[
https://issues.apache.org/jira/browse/APEXCORE-635?page=com.atlassian.jira.plugin.system.issuetabpanels:comment-tabpanel&focusedCommentId=15861984#comment-15861984
]
Sandesh commented on APEXCORE-635:
----------------------------------
[~brightchen]
What is the overhead of garbage collection? You can take the benchmark
application in the Malhar for measurements.
> Proposal: Manage memory to avoid memory copy and garbage collection
> -------------------------------------------------------------------
>
> Key: APEXCORE-635
> URL: https://issues.apache.org/jira/browse/APEXCORE-635
> Project: Apache Apex Core
> Issue Type: Wish
> Reporter: bright chen
> Assignee: bright chen
>
> Manage memory to avoid memory copy and garbage collection
> The aim of this proposal is to reuse the memory to avoid the garbage
> collection and avoid unnecessary memory copy to increase the performance. In
> this proposal the term serde means serialization and deserialization. It’s
> same as codec.
> Currently, apex by default use DefaultStatefulStreamCodec for serde, which
> extends Kryo and optimize it by replace class by class id. And application
> developer can optimize serializer by implement interface StreamCodec.

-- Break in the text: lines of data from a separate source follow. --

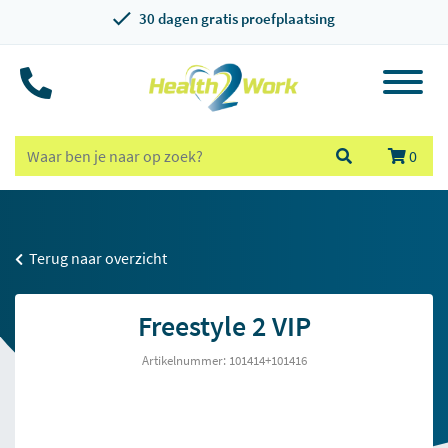
30 dagen gratis proefplaatsing
0
Terug naar overzicht
Freestyle 2 VIP
Artikelnummer: 101414+101416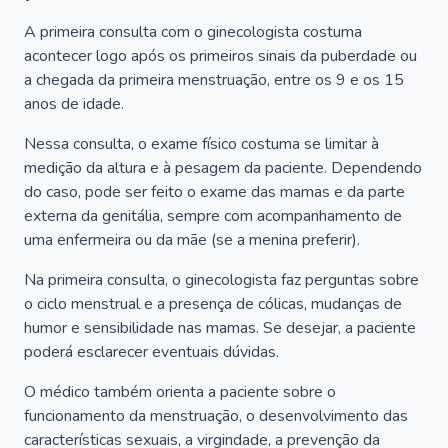
A primeira consulta com o ginecologista costuma
acontecer logo após os primeiros sinais da puberdade ou
a chegada da primeira menstruação, entre os 9 e os 15
anos de idade.
Nessa consulta, o exame físico costuma se limitar à
medição da altura e à pesagem da paciente. Dependendo
do caso, pode ser feito o exame das mamas e da parte
externa da genitália, sempre com acompanhamento de
uma enfermeira ou da mãe (se a menina preferir).
Na primeira consulta, o ginecologista faz perguntas sobre
o ciclo menstrual e a presença de cólicas, mudanças de
humor e sensibilidade nas mamas. Se desejar, a paciente
poderá esclarecer eventuais dúvidas.
O médico também orienta a paciente sobre o
funcionamento da menstruação, o desenvolvimento das
características sexuais, a virgindade, a prevenção da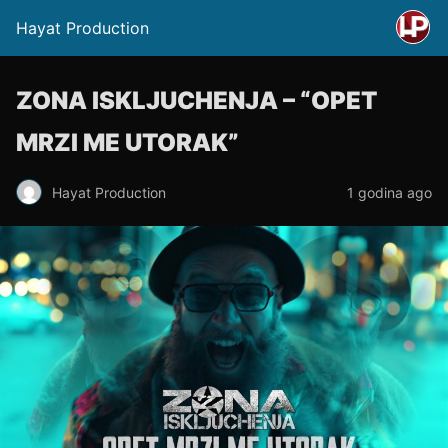
Hayat Production
ZONA ISKLJUCHENJA – “OPET
MRZI ME UTORAK”
Hayat Production
1 godina ago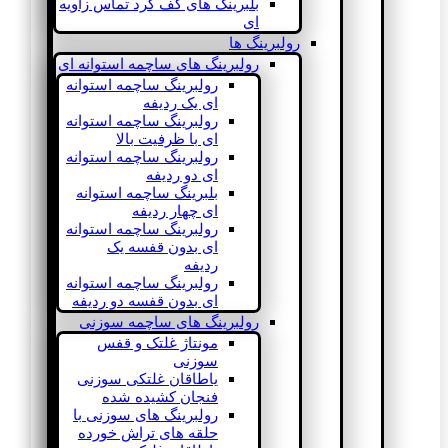
بلبرینگ های کف گرد تماس زاویه
ای
رولبرینگ ها
رولبرینگ های ساچمه استوانه ای
رولبرینگ ساچمه استوانه
ای یک ردیفه
رولبرینگ ساچمه استوانه
ای با ظرفیت بالا
رولبرینگ ساچمه استوانه
ای دو ردیفه
بلبرینگ ساچمه استوانه
ای چهار ردیفه
رولبرینگ ساچمه استوانه
ای بدون قفسه یک
ردیفه
رولبرینگ ساچمه استوانه
ای بدون قفسه دو ردیفه
رولبرینگ های ساچمه سوزنی
مونتاژ غلتک و قفس
سوزنی
یاطاقان غلتکی سوزنی
فنجان کشیده شده
رولبرینگ های سوزنی با
حلقه های تراش خورده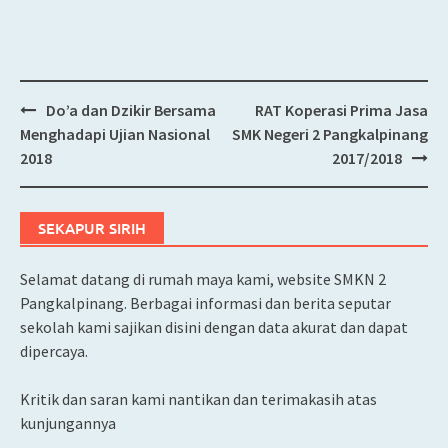
Do’a dan Dzikir Bersama
RAT Koperasi Prima Jasa
Post
Menghadapi Ujian Nasional
SMK Negeri 2 Pangkalpinang
navigation
2018
2017/2018
SEKAPUR SIRIH
Selamat datang di rumah maya kami, website SMKN 2
Pangkalpinang. Berbagai informasi dan berita seputar
sekolah kami sajikan disini dengan data akurat dan dapat
dipercaya.
Kritik dan saran kami nantikan dan terimakasih atas
kunjungannya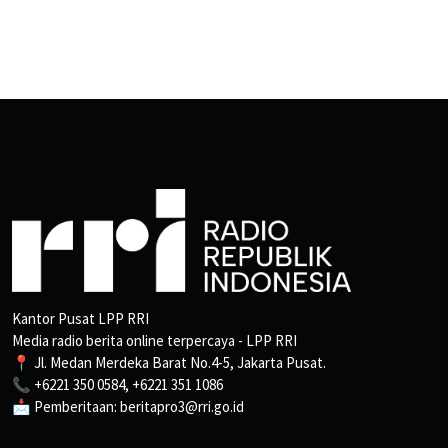
Kantor Pusat LPP RRI
Media radio berita online terpercaya - LPP RRI
📍 Jl. Medan Merdeka Barat No.4-5, Jakarta Pusat.
📞 +6221 350 0584, +6221 351 1086
📩 Pemberitaan: beritapro3@rri.go.id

> First, let’s look into the default codec DefaultStatefulStreamCodec. It
> basically optimize serde by replace class name by class id as my
> understanding. And the state information only send before sending first
> tuple, it’s kind like configuration for serde. So I suggest to separate this
> feature from serde. The benefit is the customized serde can still use this
> feature. And the kryo have some limitation which I’ll state later.
> Second, Let’s look at the customized serde. Let’s stand from application
> developer point of view and look at how to implement StreamCodec. I take a
> simple tuple List<String> as example.
> The first solution is use kryo. This is basically same as apex default codec.
> The second solution is implement StreamCodec for String and List, and
> ListSerde delegate String to StringSerde. The benefit of this solution is the
> StringSerde ListSerde can be reused. The problem is there need a lot of
> temporary memory and memory copy. Following is the sample implement.
> Class StringSerde {
> Slice toByteArray(String o) {
> byte[] b = o.getBytes(“UTF8”); // new bytes
> byte[] b1 = new byte[b1.length + 4]; // new bytes
> set the length of the string at the first 4 bytes
> System.arrayCopy(b, 0, b1, 4, b.length); //copy bytes
> return new Slice(b1);
> }
> class ListSerde<T> {
> StreamCodec itemSerde; //the serde for serialize/deserialize item
> Slice toByteArray(List<T> list) {
> Slice[] itemSlices = new Slice[list.size()];
> int size = 0;
> int index = 0;
> for(T item : list) {
> Slice slice = itemSerde.toByteArray(item);
> size += slice.length;
> itemSlices[index++] = slice;
> }
> byte[] b = new byte[size+4]; //allocated the memory
> set the length of the list at the first 4 bytes
> copy the data from itemSlices
> return new Slice(b);
> }
> }
>
> from above code, we can see that around 2 times of required memory were
> allocated and data copied twice( one copy maybe special to string, but
> another copy is mandatory). And when bytes written to the socket, all
> allocated memory can’t be reused but need to be garbage collected.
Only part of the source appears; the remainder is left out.